Making a music video surely must be the best gig for any film maker- it's short, there are no narrative constraints and yet you still have the structure and inspiration of the song you are working with. Let's not even mention mass appeal and exposure. It does seem to beg the question though as to why so many music video artists don't seem to run with this, instead leaving us with formulaic, forgettable cine-ditties that take a back seat to the song and function like a Fisher-Price mobile - something moving to fill our visual field when listening to the song.
Hello Chris Cunningham. Rather than being known for a particular style or genre, this Brit hits music video nirvana by completely inhabiting the space of the song he is working with.

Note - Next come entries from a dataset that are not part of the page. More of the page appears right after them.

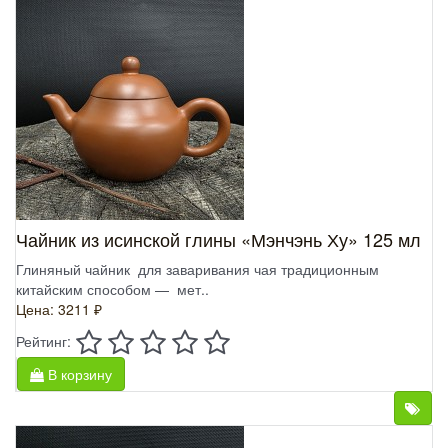
Чайник из исинской глины «Мэнчэнь Ху» 125 мл
Глиняный чайник для заваривания чая традиционным
китайским способом — мет..
Цена: 3211 ₽
Рейтинг:
В корзину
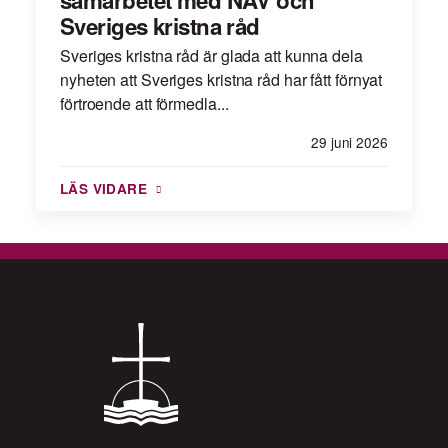
Sveriges kristna råd
Sveriges kristna råd är glada att kunna dela
nyheten att Sveriges kristna råd har fått förnyat
förtroende att förmedla...
29 juni 2026
LÄS VIDARE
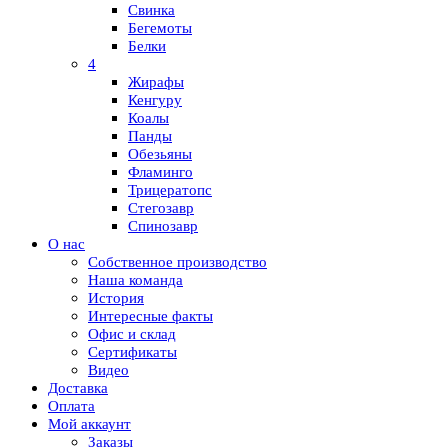
Свинка
Бегемоты
Белки
4
Жирафы
Кенгуру
Коалы
Панды
Обезьяны
Фламинго
Трицератопс
Стегозавр
Спинозавр
О нас
Собственное производство
Наша команда
История
Интересные факты
Офис и склад
Сертификаты
Видео
Доставка
Оплата
Мой аккаунт
Заказы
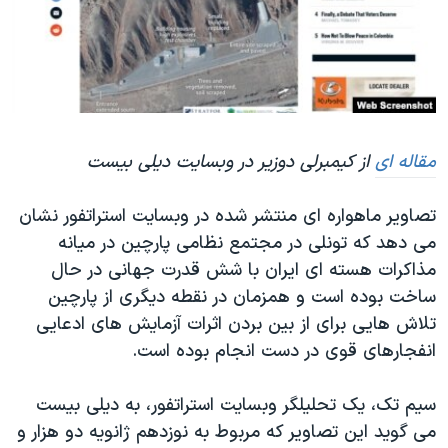
دنبال کنید
مستندها
فرهنگ و زندگی
حقوق شهروندی
انتخابات ریاست جمهوری آمریکا ۲۰۲۴
اقتصادی
حمله جمهوری اسلامی به اسرائیل
رمز مهسا
علم و فناوری
زبانهای مختلف
مقاله ای
از کیمبرلی دوزیر در وبسایت دیلی بیست
اسرائیل در جنگ
ورزش زنان در ایران
گالری عکس
اعتراضات زن، زندگی، آزادی
تصاویر ماهواره ای منتشر شده در وبسایت استراتفور نشان
آرشیو پخش زنده
مجموعه مستندهای دادخواهی
می دهد که تونلی در مجتمع نظامی پارچین در میانه
مذاکرات هسته ای ایران با شش قدرت جهانی در حال
تریبونال مردمی آبان ۹۸
ساخت بوده است و همزمان در نقطه دیگری از پارچین
دادگاه حمید نوری
تلاش هایی برای از بین بردن اثرات آزمایش های ادعایی
چهل سال گروگان‌گیری
انفجارهای قوی در دست انجام بوده است.
قانون شفافیت دارائی کادر رهبری ایران
سیم تک، یک تحلیلگر وبسایت استراتفور، به دیلی بیست
اعتراضات مردمی آبان ۹۸
می گوید این تصاویر که مربوط به نوزدهم ژانویه دو هزار و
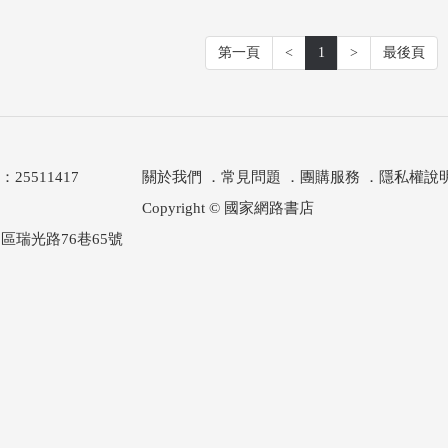
第一頁
<
1
>
最後頁
511417
關於我們
．
常見問題
．
團購服務
．
隱私權說
Copyright © 國家網路書店
區瑞光路76巷65號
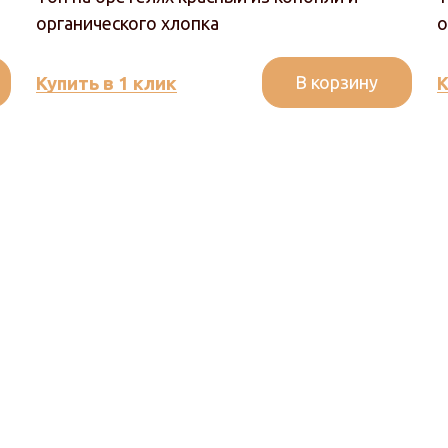
органического хлопка
о
В корзину
Купить в 1 клик
К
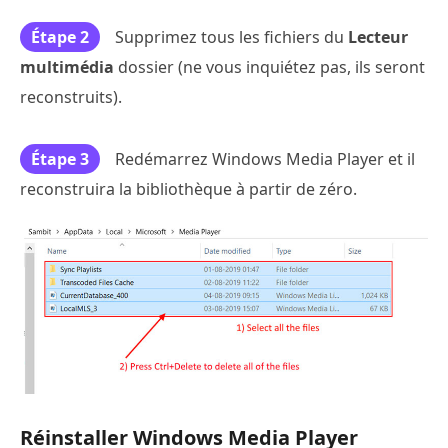
Étape 2
Supprimez tous les fichiers du
Lecteur
multimédia
dossier (ne vous inquiétez pas, ils seront
reconstruits).
Étape 3
Redémarrez Windows Media Player et il
reconstruira la bibliothèque à partir de zéro.
Réinstaller Windows Media Player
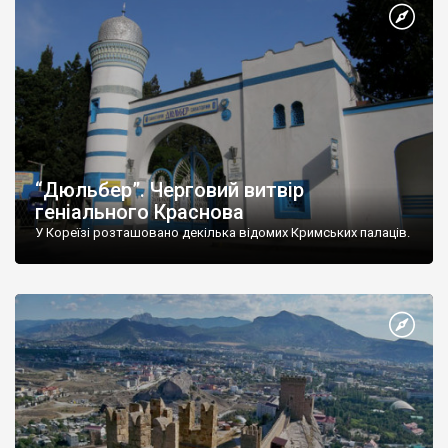
“Дюльбер”. Черговий витвір
геніального Краснова
У Кореїзі розташовано декілька відомих Кримських палаців.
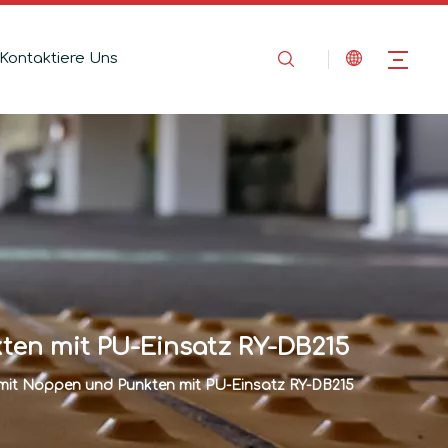
Kontaktiere Uns
kten mit PU-Einsatz RY-DB215
 mit Noppen und Punkten mit PU-Einsatz RY-DB215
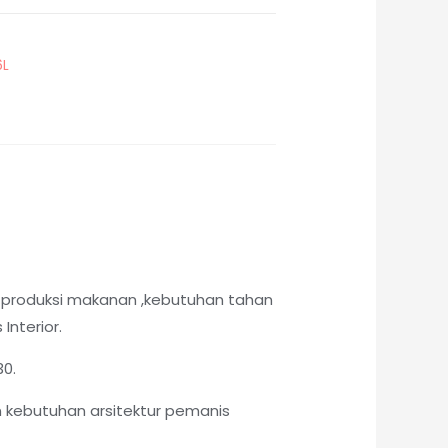
6L
 produksi makanan ,kebutuhan tahan
Interior.
30.
 kebutuhan arsitektur pemanis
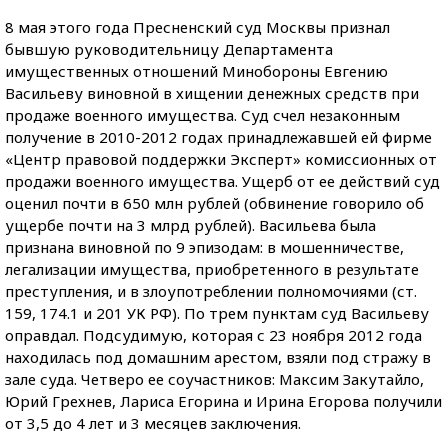
8 мая этого года Пресненский суд Москвы признал
бывшую руководительницу Департамента
имущественных отношений Минобороны Евгению
Васильеву виновной в хищении денежных средств при
продаже военного имущества. Суд счел незаконным
получение в 2010-2012 годах принадлежавшей ей фирме
«Центр правовой поддержки Эксперт» комиссионных от
продажи военного имущества. Ущерб от ее действий суд
оценил почти в 650 млн рублей (обвинение говорило об
ущербе почти на 3 млрд рублей). Васильева была
признана виновной по 9 эпизодам: в мошенничестве,
легализации имущества, приобретенного в результате
преступления, и в злоупотреблении полномочиями (ст.
159, 174.1 и 201 УК РФ). По трем пунктам суд Васильеву
оправдал. Подсудимую, которая с 23 ноября 2012 года
находилась под домашним арестом, взяли под стражу в
зале суда. Четверо ее соучастников: Максим Закутайло,
Юрий Грехнев, Лариса Егорина и Ирина Егорова получили
от 3,5 до 4 лет и 3 месяцев заключения.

The effect is powerful to the point that you can no longer recollect the song without a rapid synaptic short-circuit that immediately brings to mind the video. Bjork's song "All is Full of Love" for example graduates from trip-hop zen to sublime masterpiece by the milky movements of Cunningham's unusual robot make-out session video (see below). Windowlicker has a pacing and humor that exactly matches and opens up Aphex Twin's coolly discombobulated electronica. To date there has not been an underwater video that fuels up on beats like Portishead's Only You. When looking at his ouvre, it's exceedingly hard to summarize his aesthetic, technique or style, and yet this lack of the artist's ego-watermark makes his rise as one of the best director-auteurs of this era both ironic and deserved.
Chris Cunningham: simply real damn good.
portishead? trip hop? next you'll be telling me you listen to massive attack. As soon as you think you know someone. . . .
ReplyDeletewhats next, rasputina? or something more acceptably mainstream and dated, like mars volta?
there's nothing like a bowl of cap'n snark in the morning.